Ethnic Skin: Defining inequalities to accessing public funded dermatology service

Project code:  MHS153

Department

Medicine

Location

Greenlane Clinical Centre, Auckland

Supervisor

Dr Denesh C Patel

Primary Aim

To assess if public funded dermatology provide equal access to all ethnic groups it serves.

Secondary Aims

To assess the demographics, the reason for referral to dermatology service, the wait time for first specialist appointments and diagnoses of each ethnic group.

Skills

This will be a retrospective chart review. The student will be involved in designing a robust medical record review using data stored in the electronic notes of patients visiting the Dermatology Department, ADHB. The student will need to be aware of the limitations of this study design and formulate ways to minimise these to optimise the value of this research project. The student will need to enter data into appropriate software to allow ease of analysis, which will involve working with a statistician as well colleagues in population health. The student will be asked to present at the national Dermatology meeting and this may be published in peer reviewed publications.  This project will lay the foundation for further research in the field of ethnic dermatology and skin of colour. Ultimately, my hope is that the student will contribute valuable research so that all ethnic groups have equal and fair access to our service in the future.
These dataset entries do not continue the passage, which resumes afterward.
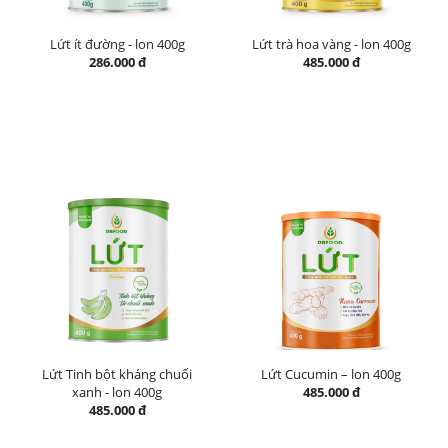
Lứt ít đường - lon 400g
Lứt trà hoa vàng - lon 400g
286.000 đ
485.000 đ
Lứt Tinh bột kháng chuối
Lứt Cucumin – lon 400g
xanh - lon 400g
485.000 đ
485.000 đ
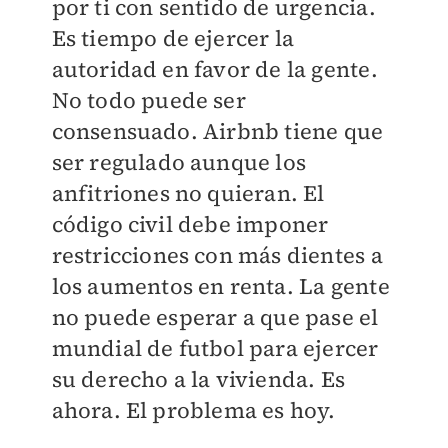
por ti con sentido de urgencia.
Es tiempo de ejercer la
autoridad en favor de la gente.
No todo puede ser
consensuado. Airbnb tiene que
ser regulado aunque los
anfitriones no quieran. El
código civil debe imponer
restricciones con más dientes a
los aumentos en renta. La gente
no puede esperar a que pase el
mundial de futbol para ejercer
su derecho a la vivienda. Es
ahora. El problema es hoy.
A systematic evaluation of lifestyle interventions which may reduce heart disease risk

Project code:  MHS166

Department

Medicine

Location

Auckland City Hospital

Although ‘lifestyle’ is an important determinant of the risk of heart disease, the quality of evidence on the benefits of different ‘lifestyle’ interventions, which include diet, exercise, weight reduction, stress management, and treatment of depression, is modest.  Much of the evidence for common interventions is from observational studies which are prone to bias.  Some clinical trials have been undertaken but even randomised trials can be misleading if they have low statistical power, or if conclusions are based on surrogate measures.
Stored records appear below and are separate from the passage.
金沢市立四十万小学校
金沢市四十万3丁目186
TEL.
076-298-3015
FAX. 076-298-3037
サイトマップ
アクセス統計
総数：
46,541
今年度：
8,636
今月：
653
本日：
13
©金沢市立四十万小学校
The summer student will assist with a systematic analysis of observational and randomised studies of selected ‘lifestyle’ interventions for secondary prevention of coronary heart disease. With the team the student will choose one lifestyle intervention (eg weight reduction, or depression screening and treatment).  The aim will be to evaluate the strengths and weaknesses of the available evidence. This will involve a review of observational data and randomised trials to identifying key information on outcomes, for calculation of effect sizes and statistical power, and meta-analysis when appropriate.

Skills

The student would work with Prof. Ralph Stewart, a biostatistician, and members of the cardiovascular research unit.  The studentship would provide an opportunity to understand cardiovascular disease prevention, research methods, clinical ‘evidence’ based guidelines, statistics and scientific publication, as part of a research team.